In [1]:
import pandas as pd
import numpy as np
import pylab as plt
%matplotlib inline

from ipywidgets import FloatProgress
from IPython.display import display

## Plans for Cleaning up the GPA data

For this data analysis task, we have two raw data files regarding the admission information of the universities of California. The first file is dealing with various kinds of GPAs and the second file contains valuable information regarding applicant numbers. Therefore, the plan for our data cleaning task is to merge the two data files together. The main purpose for the data merging is that, other than the two variables mentioned above (GPA and student number), the other variables are consistent. It would be redundant and wasteful of space to keep two files separately. 

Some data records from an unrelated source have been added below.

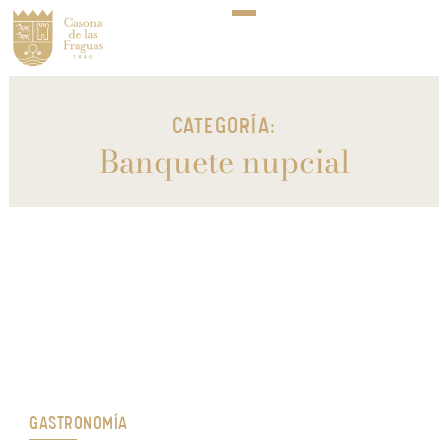
CATEGORÍA:
Banquete nupcial
GASTRONOMÍA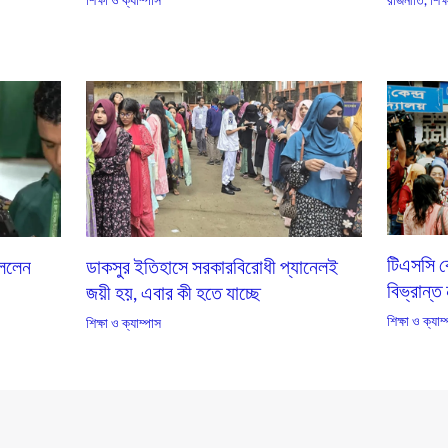
টিএসসি কে
ুললেন
ডাকসুর ইতিহাসে সরকারবিরোধী প্যানেলই
বিভ্রান্ত
জয়ী হয়, এবার কী হতে যাচ্ছে
শিক্ষা ও ক্যাম
শিক্ষা ও ক্যাম্পাস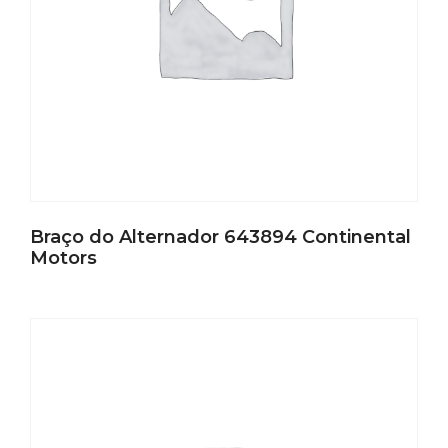
Braço do Alternador 643894 Continental
Motors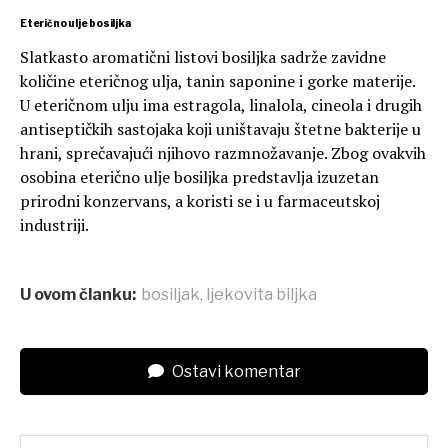
Eterično ulje bosiljka
Slatkasto aromatični listovi bosiljka sadrže zavidne
količine eteričnog ulja, tanin saponine i gorke materije.
U eteričnom ulju ima estragola, linalola, cineola i drugih
antiseptičkih sastojaka koji uništavaju štetne bakterije u
hrani, sprečavajući njihovo razmnožavanje. Zbog ovakvih
osobina eterično ulje bosiljka predstavlja izuzetan
prirodni konzervans, a koristi se i u farmaceutskoj
industriji.
U ovom članku:
bosiljak
,
ljekovita biljka
Ostavi komentar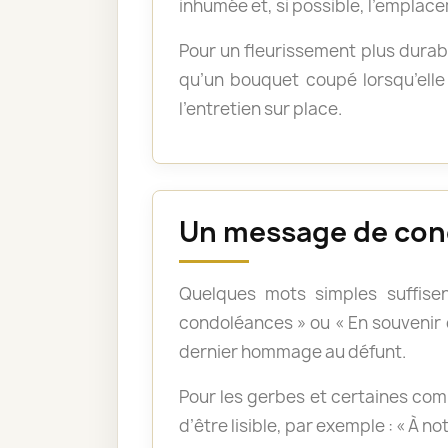
inhumée et, si possible, l’emplace
Pour un fleurissement plus durabl
qu’un bouquet coupé lorsqu’elle 
l’entretien sur place.
Un message de con
Quelques mots simples suffisen
condoléances » ou « En souvenir
dernier hommage au défunt.
Pour les gerbes et certaines com
d’être lisible, par exemple : « À n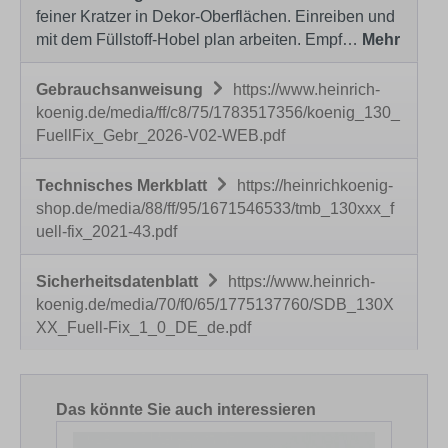
feiner Kratzer in Dekor-Oberflächen. Einreiben und
mit dem Füllstoff-Hobel plan arbeiten. Empf…
Mehr
Gebrauchsanweisung
https://www.heinrich-
koenig.de/media/ff/c8/75/1783517356/koenig_130_
FuellFix_Gebr_2026-V02-WEB.pdf
Technisches Merkblatt
https://heinrichkoenig-
shop.de/media/88/ff/95/1671546533/tmb_130xxx_f
uell-fix_2021-43.pdf
Sicherheitsdatenblatt
https://www.heinrich-
koenig.de/media/70/f0/65/1775137760/SDB_130X
XX_Fuell-Fix_1_0_DE_de.pdf
Produktgalerie überspringen
Das könnte Sie auch interessieren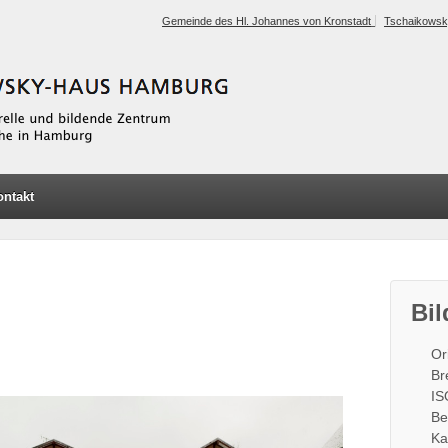
Gemeinde des Hl. Johannes von Kronstadt
Tschaikowsk
ontakt
Bil
Or
Br
IS
Be
Ka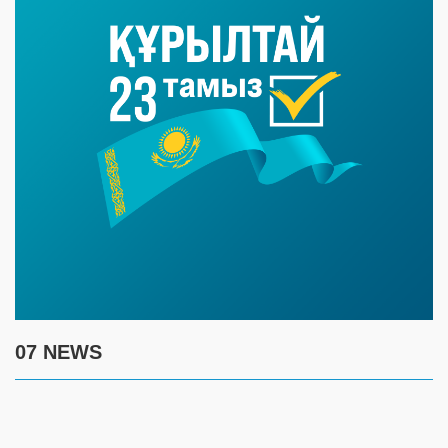
07 NEWS
7 августа
17:30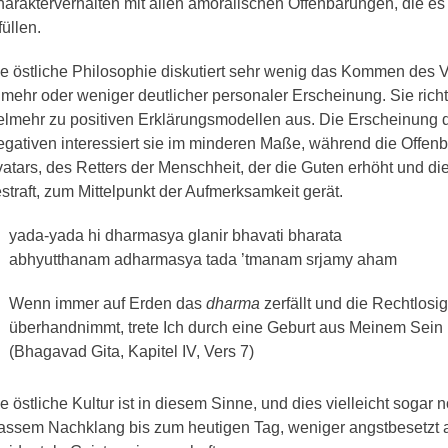
arakterverhalten mit allen amoralischen Offenbarungen, die es 
füllen.
e östliche Philosophie diskutiert sehr wenig das Kommen des 
 mehr oder weniger deutlicher personaler Erscheinung. Sie richt
elmehr zu positiven Erklärungsmodellen aus. Die Erscheinung 
gativen interessiert sie im minderen Maße, während die Offen
atars, des Retters der Menschheit, der die Guten erhöht und d
straft, zum Mittelpunkt der Aufmerksamkeit gerät.
yada-yada hi dharmasya glanir bhavati bharata
abhyutthanam adharmasya tada ’tmanam srjamy aham
Wenn immer auf Erden das
dharma
zerfällt und die Rechtlosig
überhandnimmt, trete Ich durch eine Geburt aus Meinem Sein 
(Bhagavad Gita, Kapitel IV, Vers 7)
e östliche Kultur ist in diesem Sinne, und dies vielleicht sogar 
assem Nachklang bis zum heutigen Tag, weniger angstbesetzt a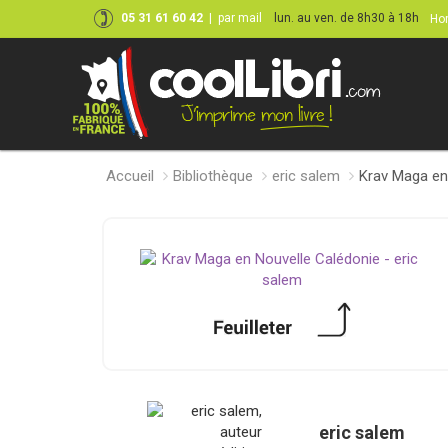
05 31 61 60 42
|
par mail
lun. au ven. de 8h30 à 18h
Hor
Accueil
Bibliothèque
eric salem
Krav Maga en
eric salem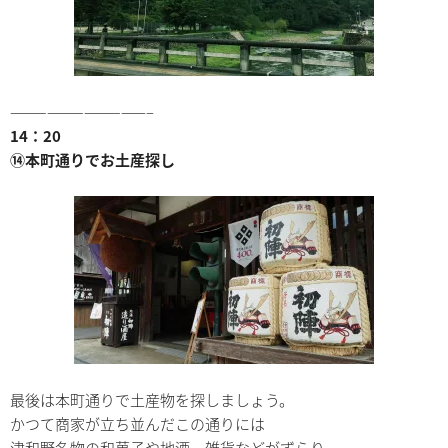
———————————–
14：20
⑭本町通りでお土産探し
最後は本町通りで土産物を探しましょう。
かつて商家が立ち並んだこの通りには
津和野名物の和菓子や地酒、雑貨などがずらり。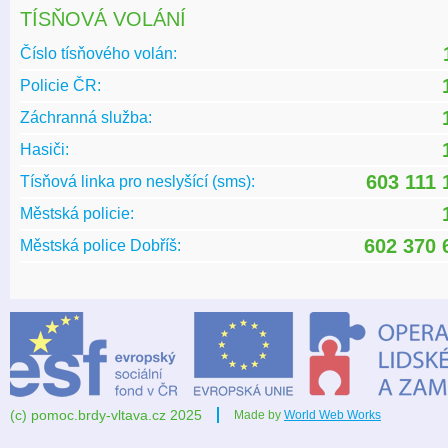
TÍSŇOVÁ VOLÁNÍ
Číslo tísňového volán:
Policie ČR:
Záchranná služba:
Hasiči:
603 111 
Tísňová linka pro neslyšící (sms):
Městská policie:
602 370 
Městská police Dobříš:
(c) pomoc.brdy-vltava.cz 2025
Made by
World Web Works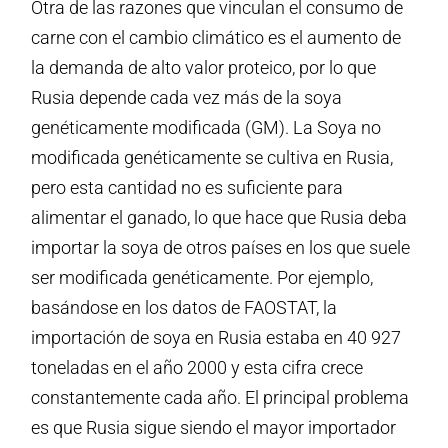
Otra de las razones que vinculan el consumo de
carne con el cambio climático es el aumento de
la demanda de alto valor proteico, por lo que
Rusia depende cada vez más de la soya
genéticamente modificada (GM). La Soya no
modificada genéticamente se cultiva en Rusia,
pero esta cantidad no es suficiente para
alimentar el ganado, lo que hace que Rusia deba
importar la soya de otros países en los que suele
ser modificada genéticamente. Por ejemplo,
basándose en los datos de FAOSTAT, la
importación de soya en Rusia estaba en 40 927
toneladas en el año 2000 y esta cifra crece
constantemente cada año. El principal problema
es que Rusia sigue siendo el mayor importador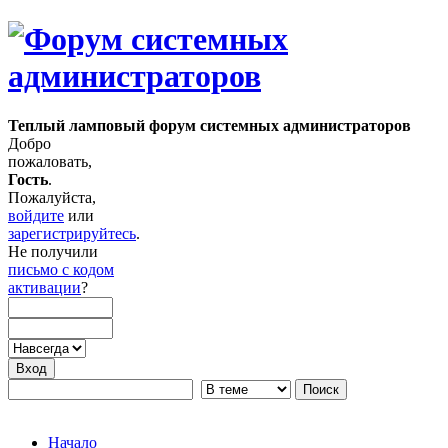
Теплый ламповый форум системных администраторов
Добро
пожаловать,
Гость
.
Пожалуйста,
войдите
или
зарегистрируйтесь
.
Не получили
письмо с кодом
активации
?
Начало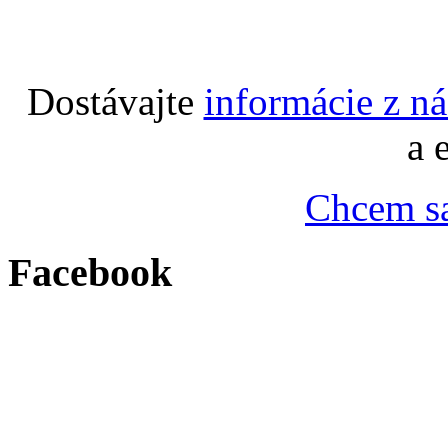
Dostávajte
informácie z n
a 
Chcem sa
Facebook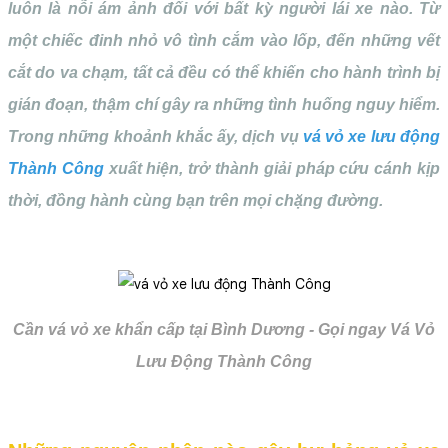
luôn là nỗi ám ảnh đối với bất kỳ người lái xe nào. Từ
một chiếc đinh nhỏ vô tình cắm vào lốp, đến những vết
cắt do va chạm, tất cả đều có thể khiến cho hành trình bị
gián đoạn, thậm chí gây ra những tình huống nguy hiểm.
Trong những khoảnh khắc ấy, dịch vụ
vá vỏ xe lưu động
Thành Công
xuất hiện, trở thành giải pháp cứu cánh kịp
thời, đồng hành cùng bạn trên mọi chặng đường.
Cần vá vỏ xe khẩn cấp tại Bình Dương - Gọi ngay Vá Vỏ
Lưu Động Thành Công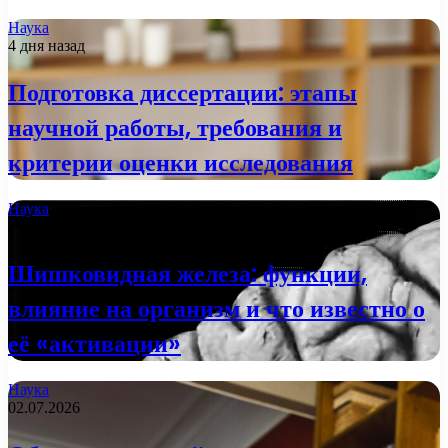
Наука
4 дня назад
Подготовка диссертации: этапы
научной работы, требования и
критерии оценки исследования
Наука
2 недели назад
Шишковидная железа: функции,
влияние на организм и что известно о
её «активации»
Наука
02.07.2026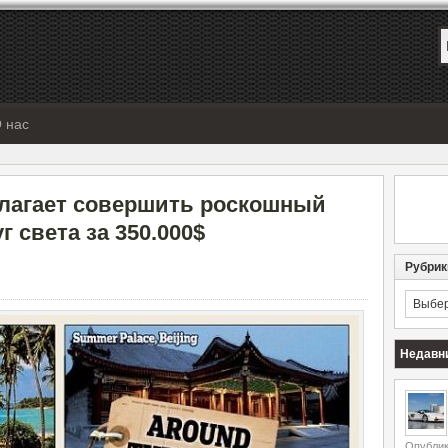
 нас
длагает совершить роскошный
г света за 350.000$
Рубрик
Рубрик
Недавн
Опублик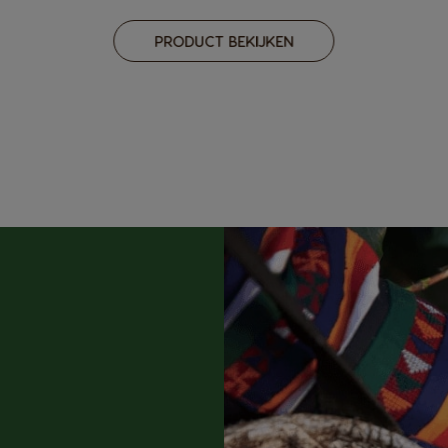
PRODUCT BEKIJKEN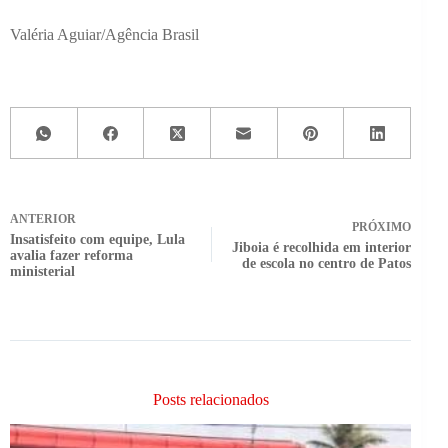
Valéria Aguiar/Agência Brasil
ANTERIOR
PRÓXIMO
Insatisfeito com equipe, Lula
Jiboia é recolhida em interior
avalia fazer reforma
de escola no centro de Patos
ministerial
Posts relacionados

Before we proceed to the merging, we have to clean up individual file first. The first step of the clean-up is to replace some confusing column names with the ones that could be easily manipulated, such as, replacing "Uad Uc Ethn 6 Cat" with "ethnicity" and "Measure Name" with "type" etc. Then some preliminary files merging could be initiated. Before the merging was happening, we have the liberty to pick up columns that are useful to our analysis. This cleaning process will also reduce the size of the combined data sets. As the two files getting merged, we could do some further cleaning on the newly-created file, for example, we could delete rows that have NaN in the GPA column. 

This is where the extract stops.